Los filtros de membrana de polivinilpirrolidona (PVP) de un tamaño promedio de poro de 0,8 µ m y las cámaras Swinex-25 fueron de Millipore (Madrid, España), el tetraóxido de osmio fue de Agar Scientific, Ltd. (Stansted, Reino Unido), la trombina, NH4Cl, la aprotinina, el cloramfenicol y la PGE1 procedieron de Sigma Chem (St. Louis, MO, EE.UU.), las columnas de Sephadex PD-10 de Pharmacia LKB (Uppsala, Suecia) y el EDTA, glutaraldehído y paraformaldehído fueron de Merck (Darmstadt, Alemania).

Aislamiento de la LDL

La LDL (densidad = 1,019-1,063 g/ml) fue obtenida a partir de un acervo de sueros procedente de extracciones sanguíneas realizadas a voluntarios sanos normolipémicos. El aislamiento de la LDL nativa (LDLn) se realizó mediante una ultracentrífuga Centrikon T 2060 (Kontron Ins. Milán, Italia) siguiendo un procedimiento separativo de ultracentrifugación secuencial24. La LDL durante su flotación fue lavada con una solución de KBr de densidad 1,063 g/ml y, posteriormente, el exceso de KBr se eliminó mediante cromatografía de gel de exclusión utilizando columnas PD-10, previamente equilibradas con tampón Tris salino (20 mM Tris-HCl, 150 mM NaCl, pH 7,45, que contenía 0,3 mM EDTA). La concentración de la LDL se expresó en términos de su contenido en apo B determinado mediante inmunoturbidimetría (Boehringer-Mannheim, Alemania).
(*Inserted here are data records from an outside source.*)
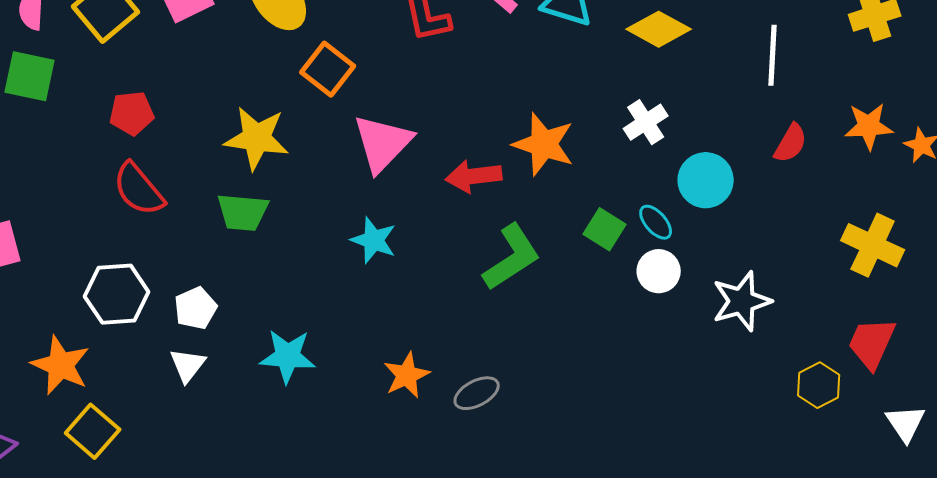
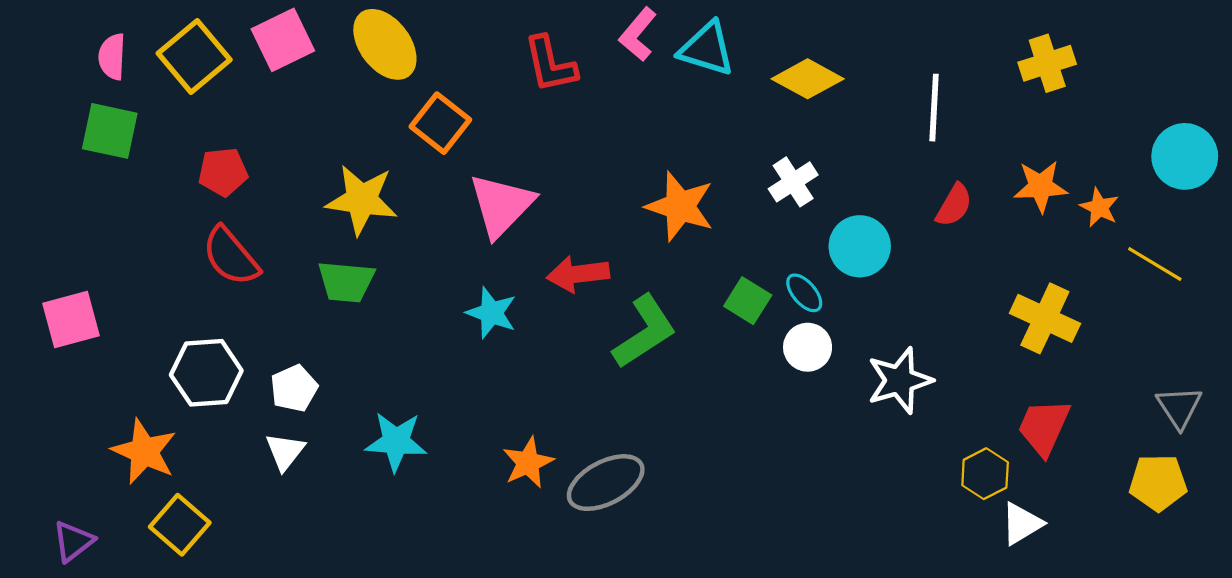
red arrow: (474, 176) -> (578, 274), moved
gray ellipse: (477, 393) -> (606, 483), size x1.5
white triangle: (906, 423) -> (1022, 524), moved, turned 33

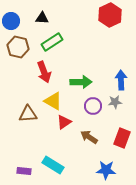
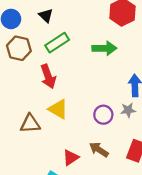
black triangle: (42, 18) -> (46, 16), turned 40
green arrow: (81, 82) -> (104, 48), moved
red triangle: (64, 122) -> (71, 157), moved

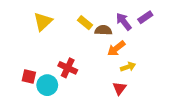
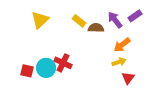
orange arrow: (116, 48) -> (122, 45), moved
cyan circle: (47, 85) -> (46, 68), moved
red triangle: (119, 88) -> (128, 78), moved

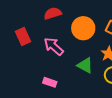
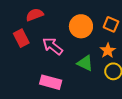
red semicircle: (53, 13) -> (35, 15), moved
pink rectangle: (50, 82) -> (51, 82), size x1.5

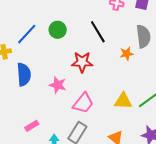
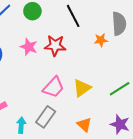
pink star: (58, 85) -> (29, 47), moved
yellow triangle: (123, 101) -> (82, 88), moved, turned -42

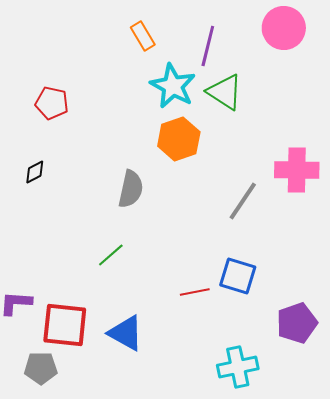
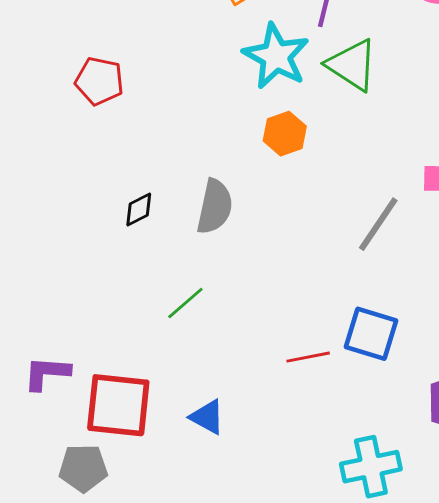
orange hexagon: (179, 139) -> (285, 134), size x0.7
black diamond: (35, 172) -> (139, 210), moved
blue triangle: (126, 333) -> (207, 417), size x0.7

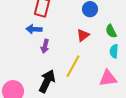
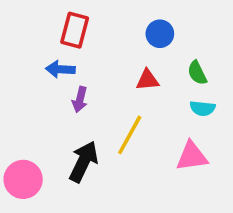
red triangle: (83, 35) -> (147, 80), turned 32
cyan semicircle: (114, 51) -> (202, 108), turned -88

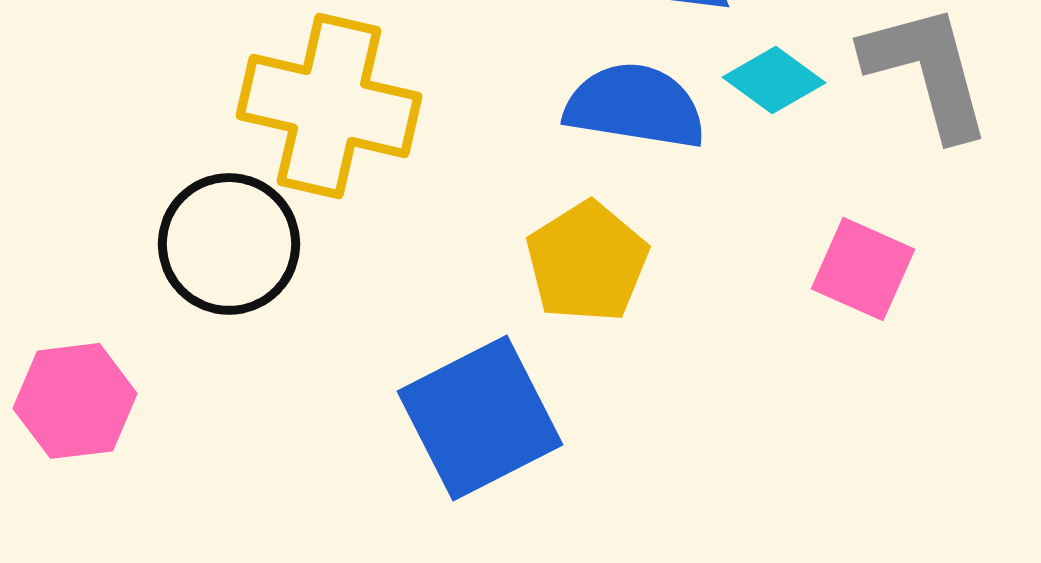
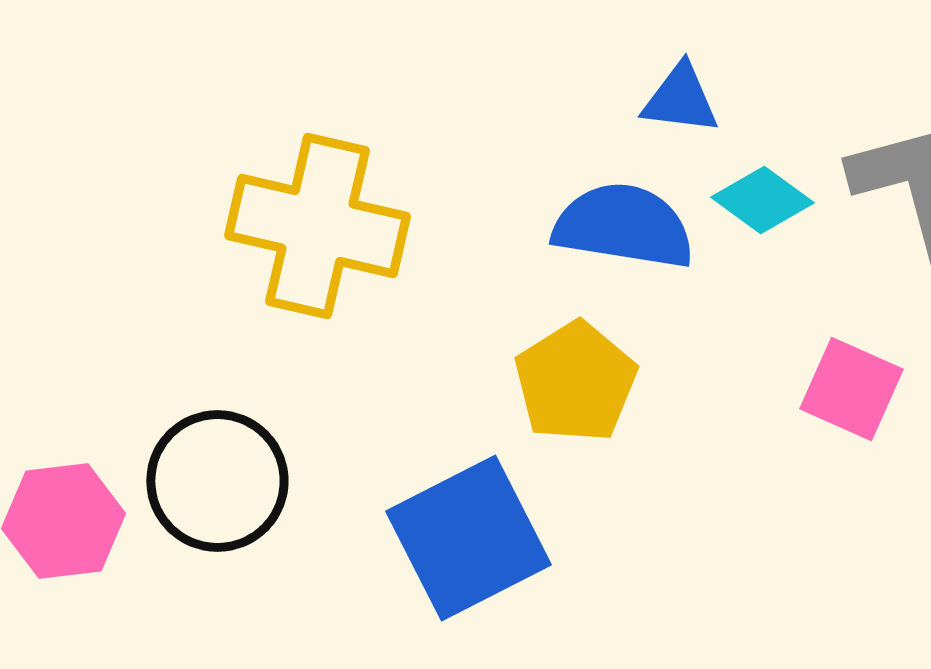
black circle: (229, 244) -> (217, 481), moved

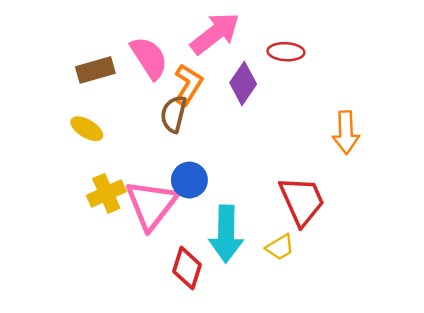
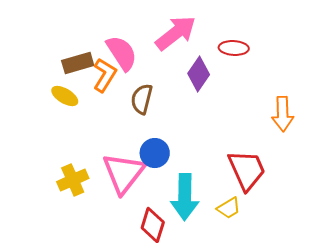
orange L-shape: (188, 85) -> (105, 75), moved
yellow ellipse: (87, 129) -> (65, 96), moved
yellow cross: (106, 193) -> (73, 180), moved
La movilidad electroforética y el grado de fragmentación de la apo B se determinaron mediante procedimientos separativos electroforéticos en gel de agarosa-acrilamida (Lipofilm, SEBIA, Francia) y SDS-PAGE.

Modificación de la LDL

La modificación oxidativa de los residuos de lisina de la apo B de la LDL (LDLox) se obtuvo mediante reacción con sulfato de cobre, siguiendo el procedimiento descrito previamente18. Las partículas de LDL mínimamente modificadas (LDLmm) se obtuvieron siguiendo el procedimiento descrito previamente28. El grado de modificación de las partículas lipoproteicas fue evaluado mediante la determinación del contenido en las partículas de las sustancias reactivas con el ácido tiobarbitúrico (TBARS), hidroperóxidos y vitamina E. Por otra parte, el grado de variación en la carga eléctrica de las partículas, así como la fragmentación de la apo B, se determinó por electroforesis en gel de agarosa-acrilamida (Lipofilm, SEBIA, Francia), y SDS-PAGE, respectivamente.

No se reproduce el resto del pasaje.